Lofgren worries about the IP Enforcement Representative having “co-equal” status with the U.S. Trade Representative, she said. But she credited leaders with limiting the new office’s authority, which originally involved recommending changes in IP statutes and regulations in its annual reports. The amendment limits those recommendations to “enforcement” rules, not IP laws in general. Lofgren said she can’t support the bill’s structural changes to DoJ, which would create an Intellectual Property Enforcement Division in the deputy attorney general’s office and transfer to it IP protection duties now assigned to the Computer Crime and Intellectual Property Section of DoJ’s criminal division. Lofgren said shielding copyright owners from loss of protection due to “harmless” registration errors, unchanged by the amendment, would discourage creators from registering works with the government, worsening the orphan-works problem. The IP Subcommittee set a March 13 hearing on orphan works.

Judiciary Ranking Member Lamar Smith, R-Tex., complained to Berman that the IP Subcommittee markup ran concurrently with those of other subcommittees, perhaps preventing some IP Subcommittee members from having a voice on changes to HR- 4279. To give his two cents’ worth Smith had to leave an engrossing Commercial and Administrative Law Subcommittee hearing, he said. Berman said he could do little to improve scheduling, noting his own frustrated attempts.

Copyright groups didn’t mention the manager’s amendment in lauding the subcommittee for passing the bill. Copyright Alliance Executive Director Patrick Ross is “particularly pleased” the subcommittee excluded “anti-copyright provisions” that had been targeted by rightsholders, he said, citing his group’s letter against inserting provisions from HR-1201, the FAIR USE Act (WID March 4 p4).
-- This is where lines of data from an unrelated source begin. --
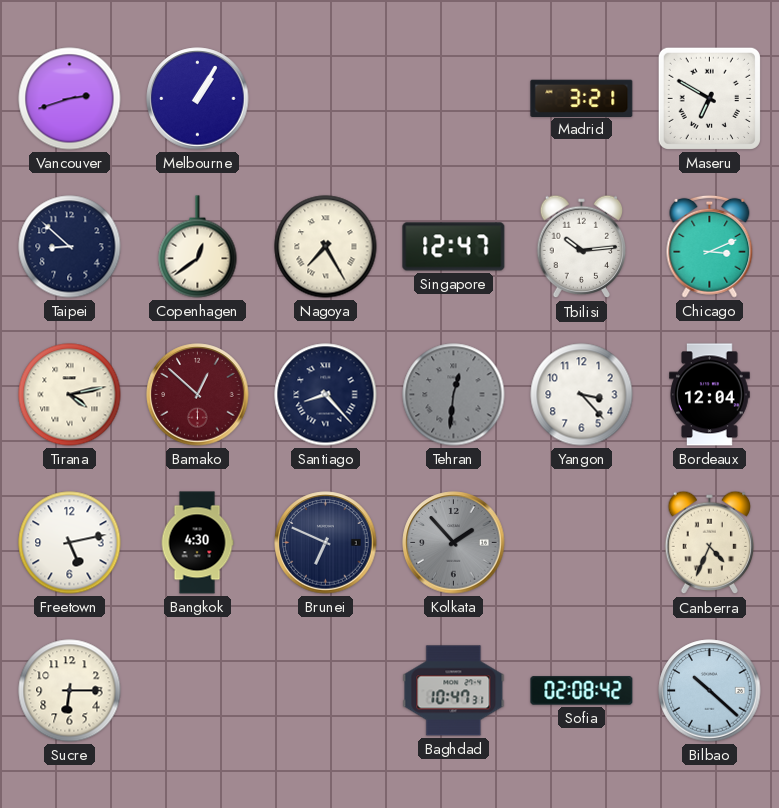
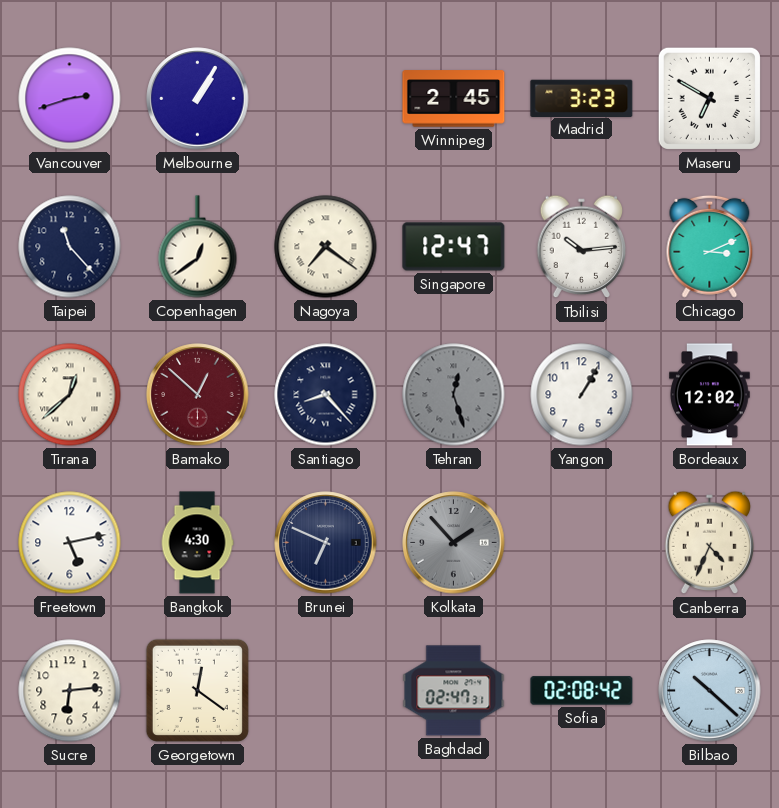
Winnipeg: none -> 2:45
Madrid: 3:21 -> 3:23
Taipei: 8:52 -> 11:23
Nagoya: 7:25 -> 7:21
Tirana: 4:13 -> 12:38
Tehran: 12:31 -> 12:27
Yangon: 3:23 -> 1:05
Bordeaux: 12:04 -> 12:02
Sucre: 6:15 -> 6:14
Georgetown: none -> 12:21
Baghdad: 10:47 -> 02:47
Mitch Glazier, RIAA executive vice president of government and industry relations, said the vote signaled the first step toward “enacting a common sense bill that closes needless loopholes” in copyright law. National Music Publishers Association President David Israelite, a former DoJ attorney handling IP enforcement, said enacting the bill would “go a long way towards making sure law enforcement agencies have what they need” in the U.S. and abroad. MPAA Chairman Dan Glickman said the measure would “protect the many American business sectors and American workers that depend on intellectual property.”

The bill’s provisions “are the critical resources we need to raise the priority of IP enforcement on many fronts,” NBC Universal said. An executive at NBCU told us the company and Coalition Against Counterfeiting and Piracy, led by NBCU General Counsel Rick Cotton, “never… felt that strongly about” provisions altered by the manager’s amendment. The company and coalition didn’t include those subjects in its proposal last year and “there are much bigger things on the table here.”

Public Knowledge welcomed changes to the bill. The original compilation provision would have allowed infringement damages “far above any reasonable levels,” and the broad forfeiture section would have let the government take cars or homes with “only the most tangential relationship” to infringement, said President Gigi Sohn.